Дом князя Щербатова на Новинском бульваре
Переселившись в Москву и снявши квартиру на Новинском бульваре, в доме князя Щербатова, он в этой квартире повесил несколько старых, черных портретов каких-то важных стариков и с притворной небрежностью бормотал гостям: “Да, все фамильный хлам”, – а мне опять со смехом: “Купил на толкучке у Сухаревой башни!”»

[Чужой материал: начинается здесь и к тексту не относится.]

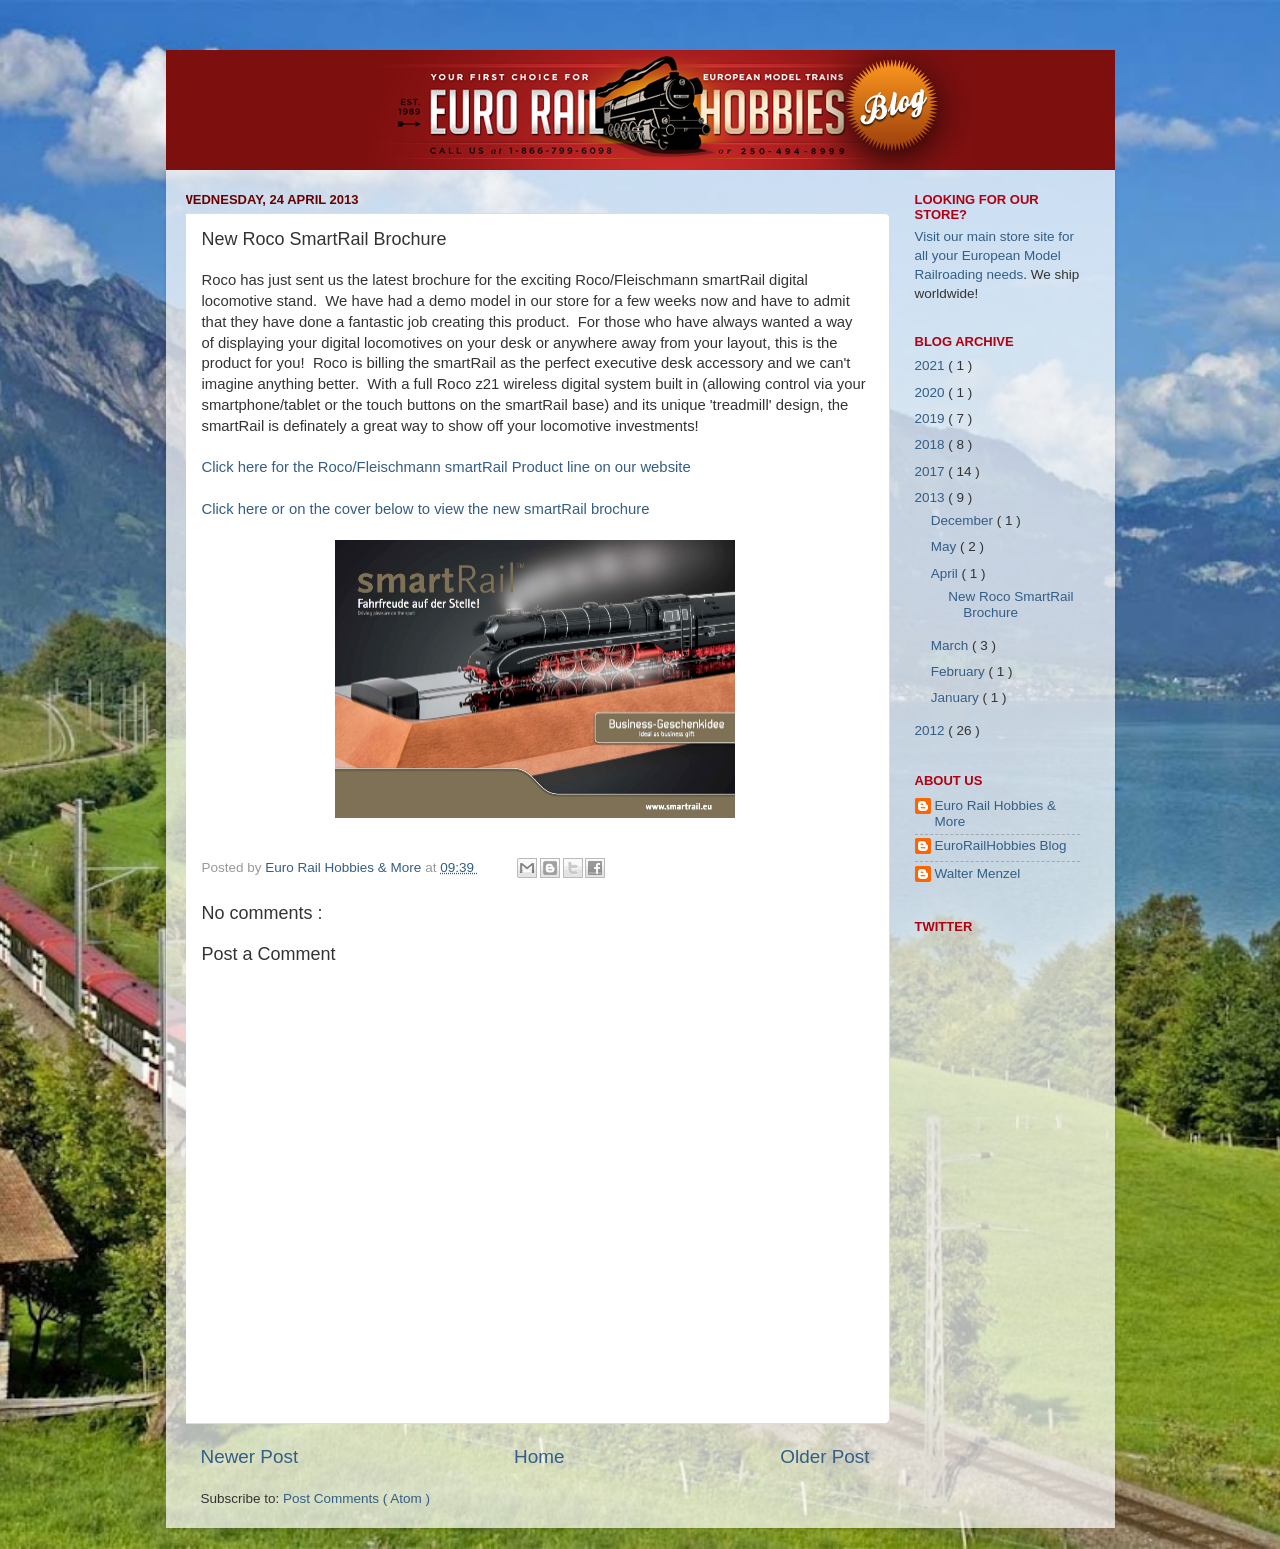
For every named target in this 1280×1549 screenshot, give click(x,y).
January (957, 697)
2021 (932, 365)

Что касается новых веяний в искусстве, то со временем Алексей Толстой пересмотрел свои взгляды в пользу классики. В романе «Хождение по мукам», в первой книге трилогии «Сестры», он показывает всю эту модернистскую шушеру совсем не симпатичной. Вспомним беснования молодежи на квартире у инженера Телегина.
Вопрос…
«– Неужели и на этот раз вам не понравился Сапожков? Он говорил сегодня, как пророк. Вас раздражает его резкость и своеобразная манера выражаться. Но самая сущность его мысли – разве это не то, чего мы все втайне хотим, но сказать боимся? А он смеет. Вот:
Каждый молод, молод, молод.
В животе чертовский голод,
Будем лопать пустоту…
Необыкновенно, ново и смело, Дарья Дмитриевна, разве вы сами не чувствуете, – новое, новое прет! Наше, новое, жадное, смелое. Вот тоже и Акундин. Он слишком логичен, но как вбивает гвозди! Еще две, три таких зимы, – и все затрещит, полезет по швам, – очень хорошо!»
Совершенно очевидно, что автор не может разделять этакие взгляды, не может эту дурь и графоманию почитать поэзией. Ведь сам-то Толстой, хоть и были иногда отклонения, писал настоящие стихи.
Вот строки из стихотворения «Утро»:
Слышен топот над водой
Единорога;
Встречен утренней звездой,
Заржал он строго.
Конь спешит, уздцы туги,
Он машет гривой;
Утро кличет: ночь! беги, —
Горяч мой сивый!
Или вот строки из стихотворения «Хлоя»…
Лбистый холм порос кремнем;
Тщетно Дафнис шепчет: «Хлоя!»
Солнце стало злым огнем,
Потемнела высь от зноя.
Мгла горячая легла
На терновки, на щебень;
<…>
…Вечер лег росой на пнях,
И листва, и травы сыры.
Или…
Зеленые крылья весны
Пахнули травой и смолою…
Я вижу далекие сны —
Летящую в зелени Хлою.
Даже сравнивать смешно… С тех пор и «лопают пустоту» графоманы, рожденные в начале XX века. И вынуждены мы слушать по сию пору шедевры типа «Я кайфую» или «Я беременна, но это временно». А начало положено именно в те времена, когда, уже войдя в литературу, Алексей Толстой завоевывал там все более и более прочное место.
Масса бездарей пыталась в ту пору свою бездарность поэтическую выдать за новое. Пушкинские незабвенные строки называли устаревшими, потому что не могли писать так, как Пушкин, а значит, надо развернуть моду и опустить культуру под себя дорогих.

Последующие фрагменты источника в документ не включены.